Mathematical Theory Of Intelligence
Mathematical theory of intelligence is Nina Miolane’s term in Claire Isabel Webb & Nina Miolane: The Geometry of Consciousness for a research program that seeks equations explaining how brains and artificial neural networks represent and act in the world. The source frames the project as analogous to moving from observed planetary orbits to laws that explain why those orbits appear.
Key Claims
- A theory should explain data and make predictions for future experiments, not only visualize existing recordings.
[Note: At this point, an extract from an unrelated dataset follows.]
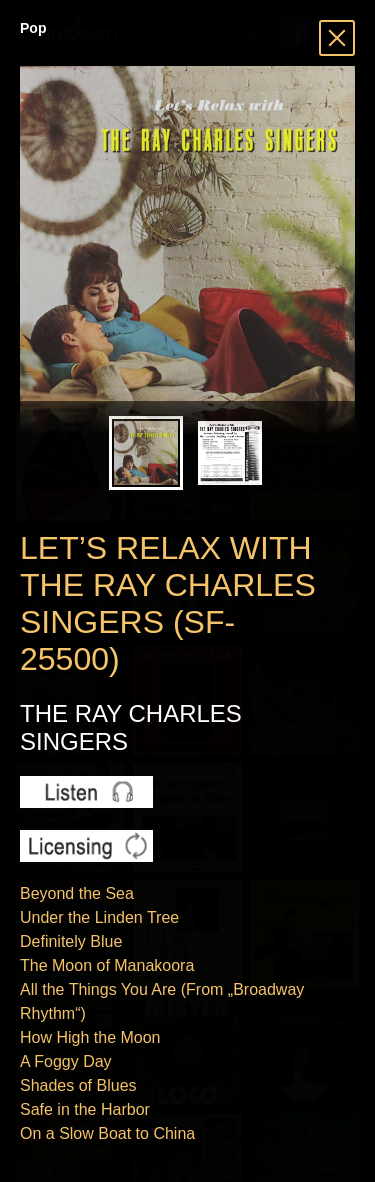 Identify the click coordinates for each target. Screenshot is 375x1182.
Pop (33, 28) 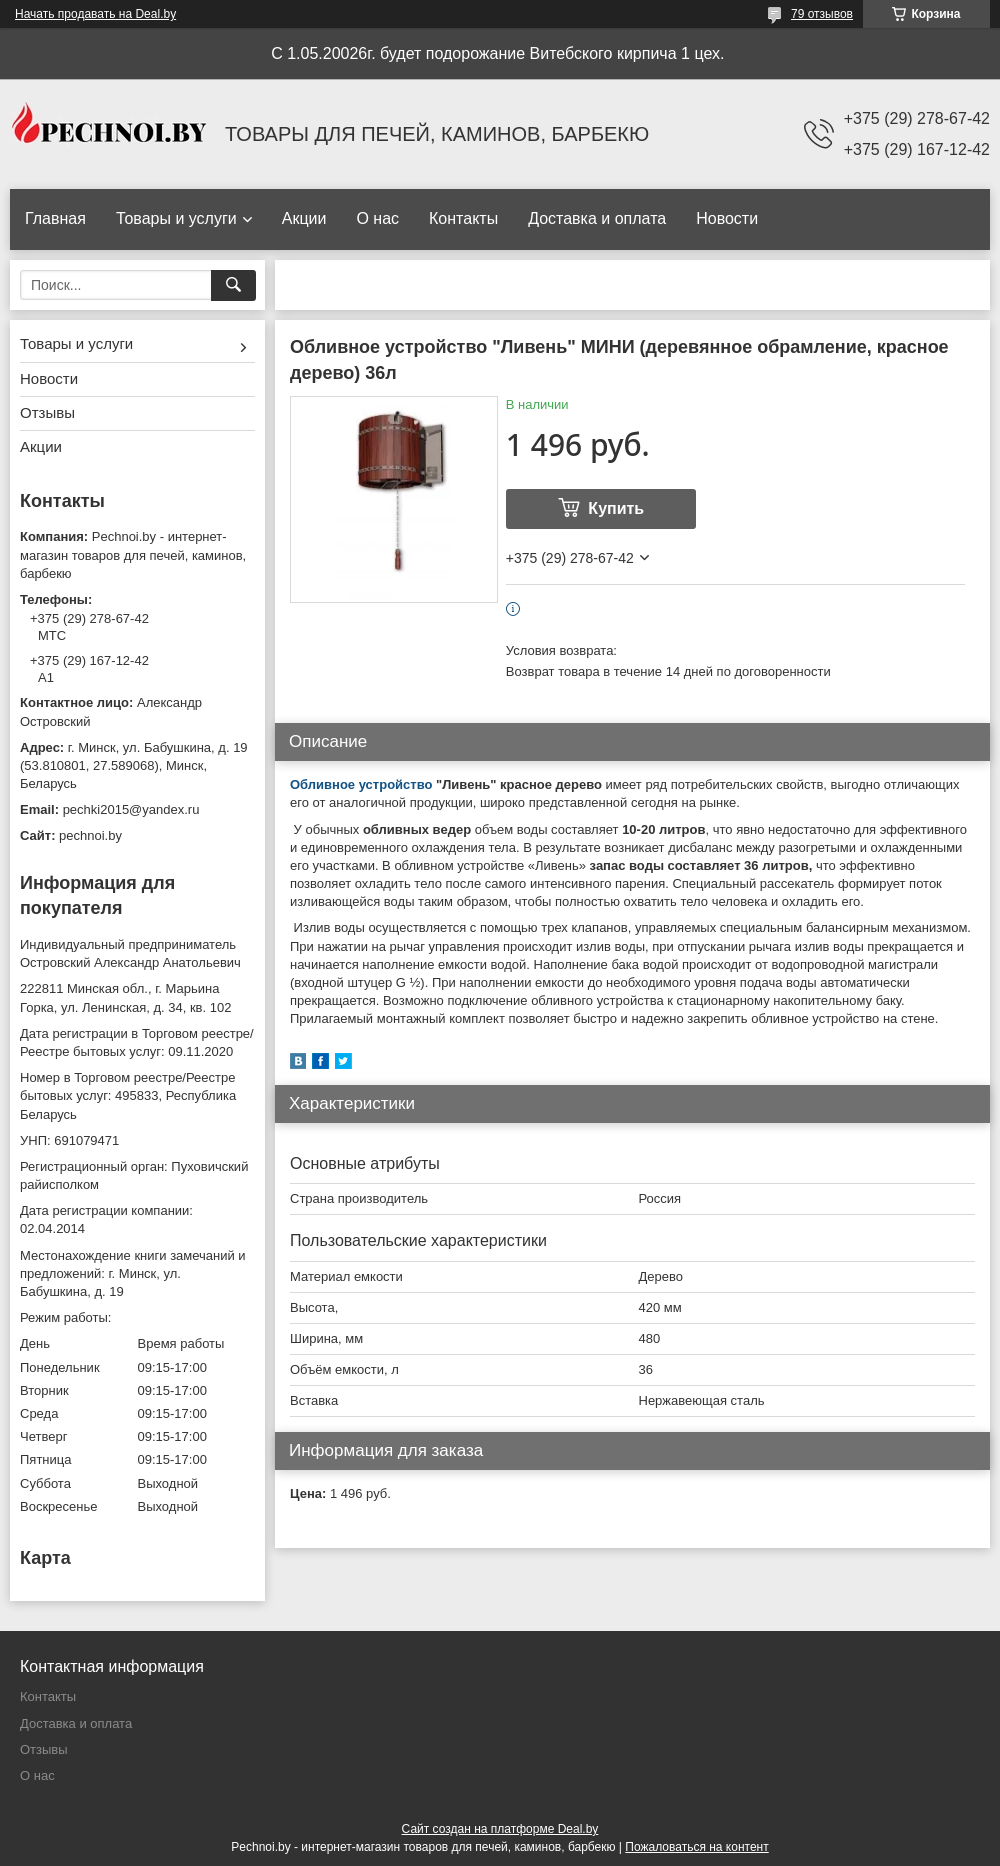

- The comparison between brains and machines should happen at the level of computation and algorithm, not biological substrate.
- Neural Geometry offers one mathematical language for describing collective activity in high-dimensional neural systems.
- Spatial Navigation Torus and Fourier Spatial Encoding are the talk’s concrete example of a geometric pattern and candidate explanation.
- The theory remains incomplete in more complex domains such as social behavior, affect, and Consciousness Measurement.
Connections
- Nina Miolane - researcher presenting the framework.
- Neural Geometry and Population Coding - data representation layer that makes the theory possible.
- Spatial Navigation Torus and Fourier Spatial Encoding - worked example and explanatory hypothesis.
- AI Interpretability By AI and Representation Learning - adjacent AI branches concerned with explaining learned representations.
- World Models - related AI direction where representations must support prediction and action in an environment.